Intro: I just got back from a 10 day missions trip to Peru. I preached there a couple of Sundays ago to a small congregation of about 60 people. The average salary of those workers there is 1200 dollars per year. I gave a very simple message on God’s love. I didn’t think it was anything special. It probably would have scored pretty lowly in any seminary preaching course. It was a simple message on the love of God…and how God desires an intimate relationship with every one of us.
-After 30 minutes that I felt were utterly futile, I gave a simple altar call for response. The whole congregation came forward. Grown men, hardened by years of back-breaking work, were weeping. Mothers knelt with their daughters, seemingly oblivious to their poverty, and prayed.
-What I saw from the people there in Peru that morning was so pure, was so real, that I began to wonder what was wrong with me. Why didn’t I experience the kind of connection with God back home? Many of the people who were on the work camp with me resonated the same feeling. “What’s wrong with us in America that we don’t see the same thing happening in our lives?”
-But you know what else I saw in those people around the altar that morning in Reque, Peru? I saw that really, we are more alike than we realize. You see, what I saw in their faces, and felt in their hearts was this: hunger. Spiritual hunger. And I see it on the faces of people here in the states every day. The only difference between the people in Peru, who seemed so pure in their pursuit of God, and us…is how they satisfy their spiritual hunger as opposed to how many of us do.
-The spiritual hunger of human beings is ancient and universal. We all have it, deep down. We all yearn for…well, something, in the deepest recesses of our souls. It was no different 1900 years ago for the Apostle Paul and the people he preached to.
-We’re a little over halfway through our series on the book of Acts, and there’s a shift happening in our teaching series and in the book itself. In the first half of the book, we read mostly about Peter and his work with the early Church. From here on out, the book is almost exclusively about Paul and his missionary work in taking the Gospel to places it had never been before.
-Thus far in our teaching series together, we’ve focused extensively on what it means to be the Church corporately. What a healthy church looks like. What a healthy church does. How a healthy church serves others and shares the Gospel.
-From this point forward, we’re going to focus extensively on what it looks like to be the Church on a personal level. What does God want for you as you’re seeking Him? What does God promise to those who follow His Son? How can you deepen your faith and your walk with God?
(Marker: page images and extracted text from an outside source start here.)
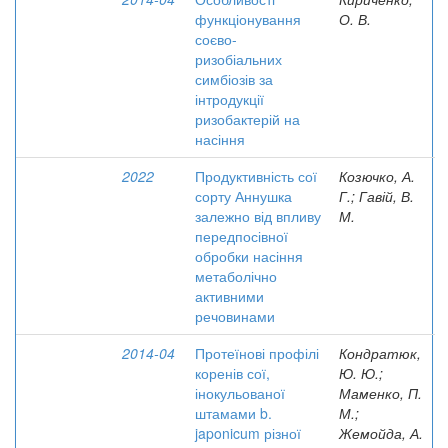
функціонування
О. В.
соєво-
ризобіальних
симбіозів за
інтродукції
ризобактерій на
насіння
2022
Продуктивність сої
Козючко, А.
сорту Аннушка
Г.; Гавій, В.
залежно від впливу
М.
передпосівної
обробки насіння
метаболічно
активними
речовинами
2014-04
Протеїнові профілі
Кондратюк,
коренів сої,
Ю. Ю.;
інокульованої
Маменко, П.
штамами b.
М.;
japonicum різної
Жемойда, А.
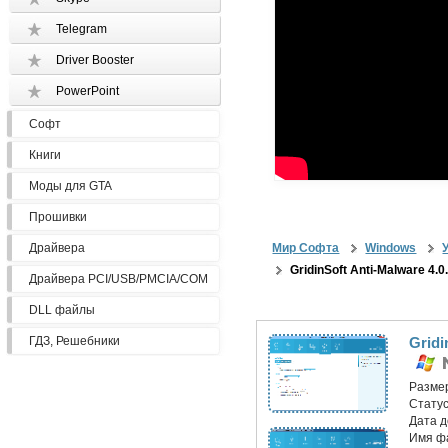
Telegram
Driver Booster
PowerPoint
Софт
Книги
Моды для GTA
Прошивки
Драйвера
Мир Софта
Windows
GridinSoft Anti-Malware 4.0
Драйвера PCI/USB/PMCIA/COM
DLL файлы
ГДЗ, Решебники
Gridi
Разме
Статус
Дата 
Имя ф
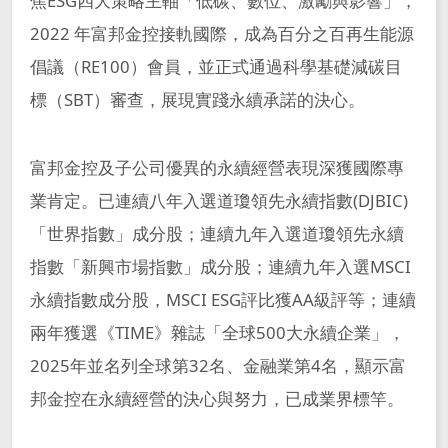
焦ESG四大策略主軸「低碳、數位、激勵與影響」，
2022 年富邦金控接軌國際，成為百分之百再生能源
倡議（RE100）會員，並正式通過科學基礎減碳目
標（SBT）審查，展現實踐永續承諾的決心。
富邦金控及子公司優異的永續經營表現深獲國際專
業肯定。已連續八年入選道瓊領先永續指數(DJBIC)
「世界指數」成分股；連續九年入選道瓊領先永續
指數「新興市場指數」成分股；連續九年入選MSCI
永續指數成分股，MSCI ESG評比獲AA級評等；連續
兩年獲選《TIME》雜誌「全球500大永續企業」，
2025年並名列全球第32名、金融業第4名，顯示富
邦金控在永續經營的決心與努力，已成業界標竿。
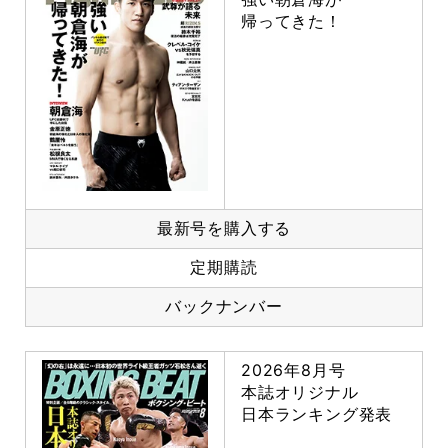
帰ってきた！
最新号を購入する
定期購読
バックナンバー
2026年8月号
本誌オリジナル
日本ランキング発表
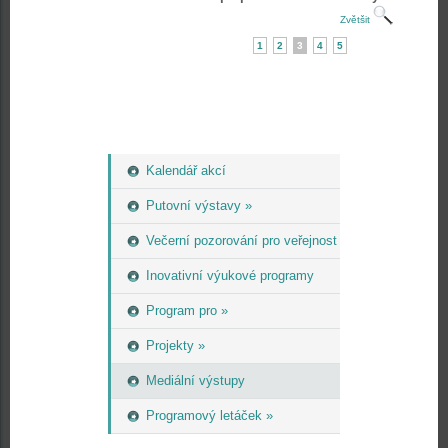
Zvětšit
1
2
3
4
5
Kalendář akcí
Putovní výstavy »
Večerní pozorování pro veřejnost
Inovativní výukové programy
Program pro »
Projekty »
Mediální výstupy
Programový letáček »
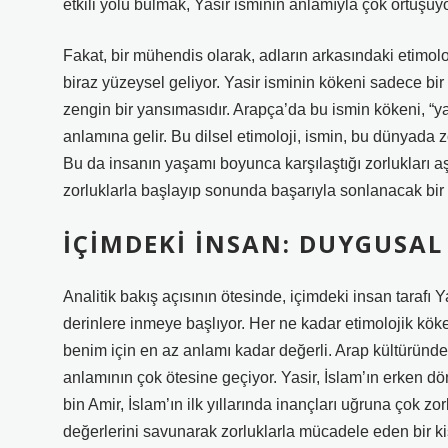
etkili yolu bulmak, Yasir isminin anlamıyla çok örtüşüyo
Fakat, bir mühendis olarak, adların arkasındaki etimol
biraz yüzeysel geliyor. Yasir isminin kökeni sadece bi
zengin bir yansımasıdır. Arapça’da bu ismin kökeni, “ya
anlamına gelir. Bu dilsel etimoloji, ismin, bu dünyada z
Bu da insanın yaşamı boyunca karşılaştığı zorlukları aş
zorluklarla başlayıp sonunda başarıyla sonlanacak bi
İÇIMDEKI İNSAN: DUYGUSAL
Analitik bakış açısının ötesinde, içimdeki insan tarafı 
derinlere inmeye başlıyor. Her ne kadar etimolojik köken
benim için en az anlamı kadar değerli. Arap kültüründe 
anlamının çok ötesine geçiyor. Yasir, İslam’ın erken dö
bin Amir, İslam’ın ilk yıllarında inançları uğruna çok zo
değerlerini savunarak zorluklarla mücadele eden bir ki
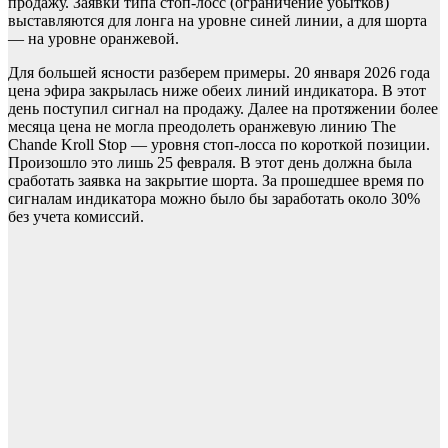
продажу. Заявки типа стоп-лосс (ограничение убытков)
выставляются для лонга на уровне синей линии, а для шорта
— на уровне оранжевой.
Для большей ясности разберем примеры. 20 января 2026 года
цена эфира закрылась ниже обеих линий индикатора. В этот
день поступил сигнал на продажу. Далее на протяжении более
месяца цена не могла преодолеть оранжевую линию The
Chande Kroll Stop — уровня стоп-лосса по короткой позиции.
Произошло это лишь 25 февраля. В этот день должна была
сработать заявка на закрытие шорта. За прошедшее время по
сигналам индикатора можно было бы заработать около 30%
без учета комиссий.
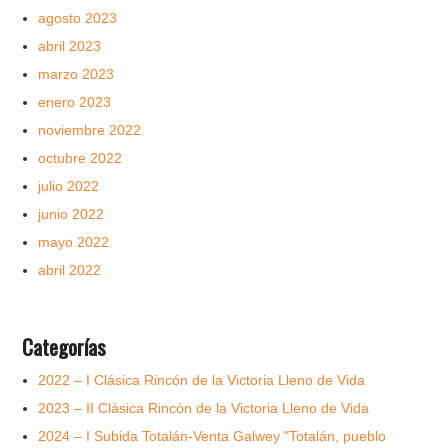
agosto 2023
abril 2023
marzo 2023
enero 2023
noviembre 2022
octubre 2022
julio 2022
junio 2022
mayo 2022
abril 2022
Categorías
2022 – I Clásica Rincón de la Victoria Lleno de Vida
2023 – II Clásica Rincón de la Victoria Lleno de Vida
2024 – I Subida Totalán-Venta Galwey "Totalán, pueblo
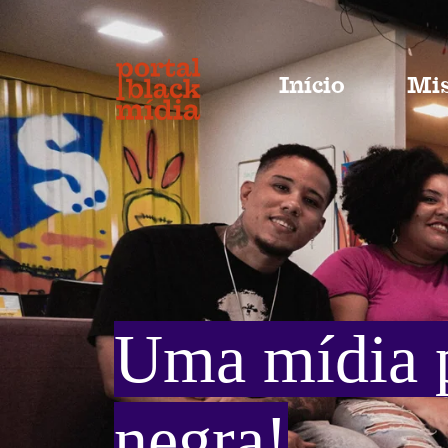
Início
Mis
Comunidade
A Comunidade Black no WhatsApp fo
forma rápida, prática e precisa de 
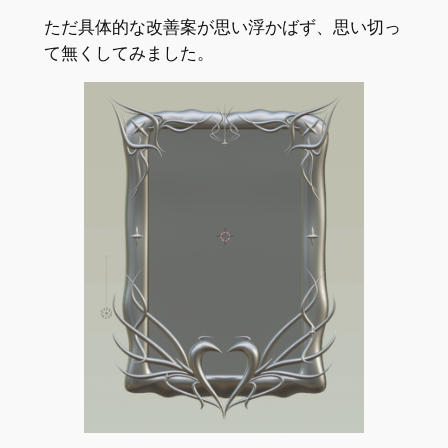
ただ具体的な改善案が思い浮かばず、思い切っ
て無くしてみました。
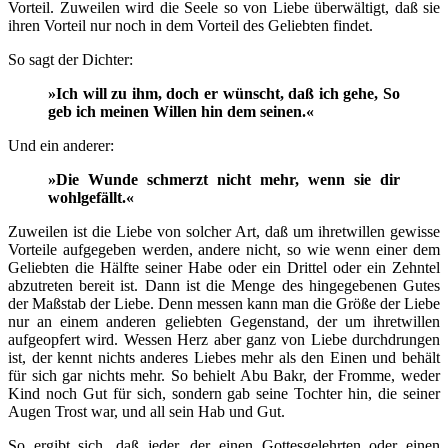
Vorteil. Zuweilen wird die Seele so von Liebe überwältigt, daß sie
ihren Vorteil nur noch in dem Vorteil des Geliebten findet.
So sagt der Dichter:
»Ich will zu ihm, doch er wünscht, daß ich gehe, So
geb ich meinen Willen hin dem seinen.«
Und ein anderer:
»Die Wunde schmerzt nicht mehr, wenn sie dir
wohlgefällt.«
Zuweilen ist die Liebe von solcher Art, daß um ihretwillen gewisse
Vorteile aufgegeben werden, andere nicht, so wie wenn einer dem
Geliebten die Hälfte seiner Habe oder ein Drittel oder ein Zehntel
abzutreten bereit ist. Dann ist die Menge des hingegebenen Gutes
der Maßstab der Liebe. Denn messen kann man die Größe der Liebe
nur an einem anderen geliebten Gegenstand, der um ihretwillen
aufgeopfert wird. Wessen Herz aber ganz von Liebe durchdrungen
ist, der kennt nichts anderes Liebes mehr als den Einen und behält
für sich gar nichts mehr. So behielt Abu Bakr, der Fromme, weder
Kind noch Gut für sich, sondern gab seine Tochter hin, die seiner
Augen Trost war, und all sein Hab und Gut.
So ergibt sich, daß jeder, der einen Gottesgelehrten oder einen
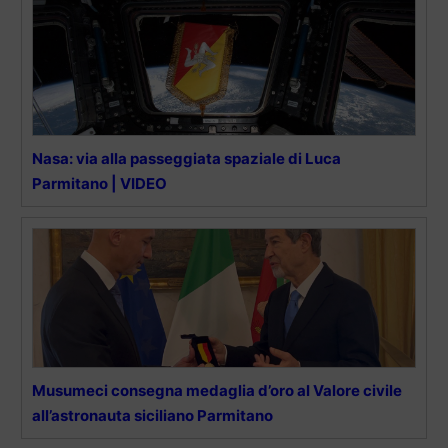
Nasa: via alla passeggiata spaziale di Luca
Parmitano | VIDEO
Musumeci consegna medaglia d’oro al Valore civile
all’astronauta siciliano Parmitano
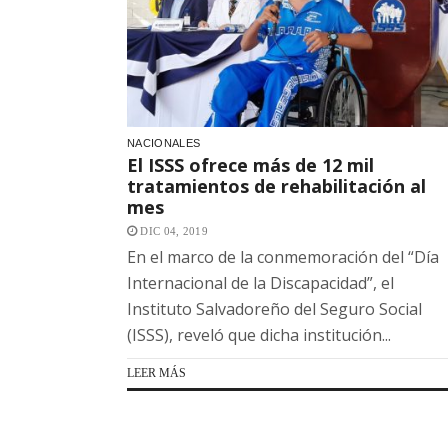
NACIONALES
El ISSS ofrece más de 12 mil
tratamientos de rehabilitación al
mes
DIC 04, 2019
En el marco de la conmemoración del “Día
Internacional de la Discapacidad”, el
Instituto Salvadoreño del Seguro Social
(ISSS), reveló que dicha institución...
LEER MÁS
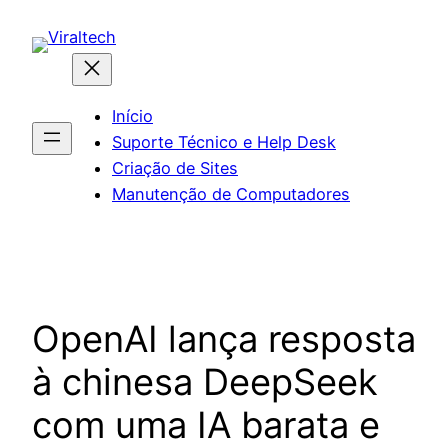
Pular
para
o
conteúdo
Início
Suporte Técnico e Help Desk
Criação de Sites
Manutenção de Computadores
OpenAI lança resposta
à chinesa DeepSeek
com uma IA barata e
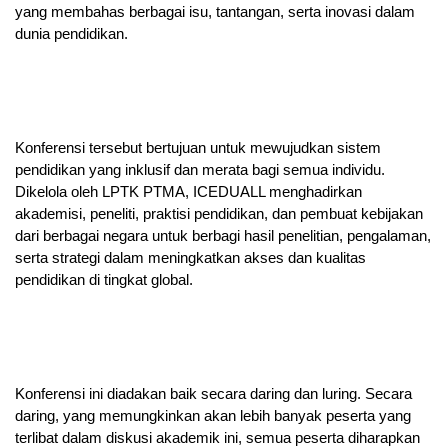
yang membahas berbagai isu, tantangan, serta inovasi dalam
dunia pendidikan.
Konferensi tersebut bertujuan untuk mewujudkan sistem
pendidikan yang inklusif dan merata bagi semua individu.
Dikelola oleh LPTK PTMA, ICEDUALL menghadirkan
akademisi, peneliti, praktisi pendidikan, dan pembuat kebijakan
dari berbagai negara untuk berbagi hasil penelitian, pengalaman,
serta strategi dalam meningkatkan akses dan kualitas
pendidikan di tingkat global.
Konferensi ini diadakan baik secara daring dan luring. Secara
daring, yang memungkinkan akan lebih banyak peserta yang
terlibat dalam diskusi akademik ini, semua peserta diharapkan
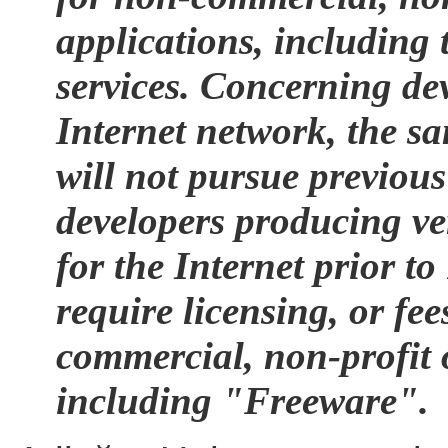
applications, including 
services. Concerning dev
Internet network, the sa
will not pursue previou
developers producing ve
for the Internet prior 
require licensing, or fee
commercial, non-profit o
including "Freeware".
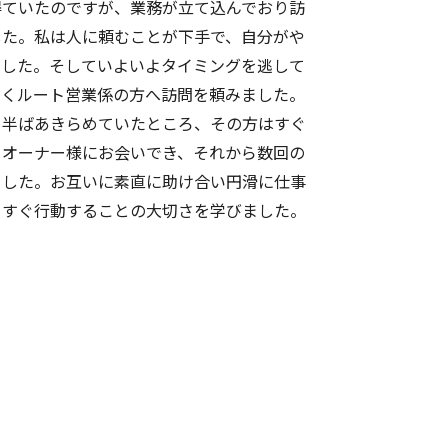
得ていたのですが、業務が立て込んでおり訪
した。私は人に頼むことが下手で、自分がや
ました。そしていよいよタイミングを逃して
やくルート営業係の方へ訪問を頼みました。
と半ばあきらめていたところ、その方はすぐ
もオーナー様にお会いでき、それから数回の
ました。お互いに素直に助け合い円滑に仕事
てすぐ行動することの大切さを学びました。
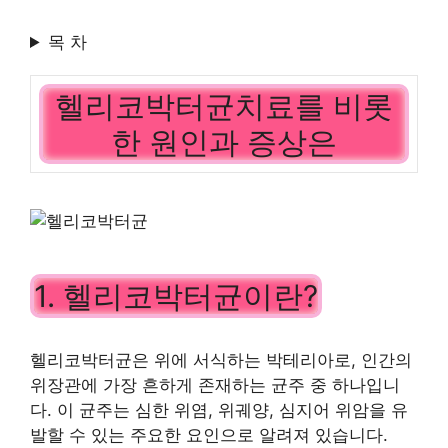
목 차
헬리코박터균치료를 비롯
한 원인과 증상은
1. 헬리코박터균이란?
헬리코박터균은 위에 서식하는 박테리아로, 인간의
위장관에 가장 흔하게 존재하는 균주 중 하나입니
다. 이 균주는 심한 위염, 위궤양, 심지어 위암을 유
발할 수 있는 주요한 요인으로 알려져 있습니다.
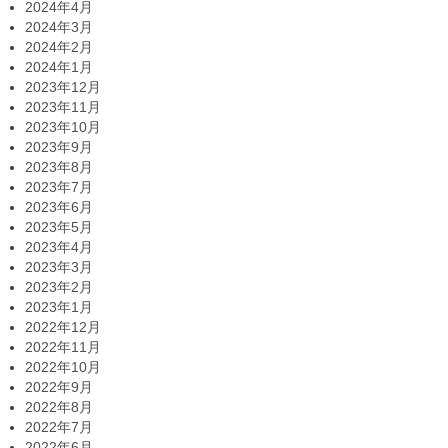
2024年4月
2024年3月
2024年2月
2024年1月
2023年12月
2023年11月
2023年10月
2023年9月
2023年8月
2023年7月
2023年6月
2023年5月
2023年4月
2023年3月
2023年2月
2023年1月
2022年12月
2022年11月
2022年10月
2022年9月
2022年8月
2022年7月
2022年6月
-So, to begin this “home stretch,” I want us to talk about that Spiritual hunger we all have. I want to share with you from Acts 13, and how Paul builds his case for Jesus to unbelievers here. Because in Paul’s presentation of the Gospel, he hits on all 4 ingredients that are needed for us to feel spiritually significant in life.
(Read Acts 13:14-52)
4 Essential Ingredients for Spiritual Fullness
1. Be aware that God’s initial prescription for your spiritual hunger is the hunger itself. (Vs. 15)
Illustration: Hungry men have always run on both sides of my family. And when we’re hungry, we eat. Sometimes, that hunger gets the best of us. (Brad – “Ding-Dongs” story). “Have another! Have another!”
-That never happens to me. LOL. No, I’ve got to tell on myself, too. But my intentions are always noble when I pig out. A little while back, we had a missions fundraiser here at our church, and I paid a ridiculous amount of money for some of Bernice Clemmon’s special cookies. I got into a bidding war with her husband, Wendall. It wasn’t the hunger that drove me to it. It was because I knew that if I didn’t get them, Wendall would take them home, eat them all and have a heart attack that afternoon.
Questions: Has physical hunger ever gotten the best of you? Have you ever just been so hungry that you ate too much of something that you knew would make you feel sick later on?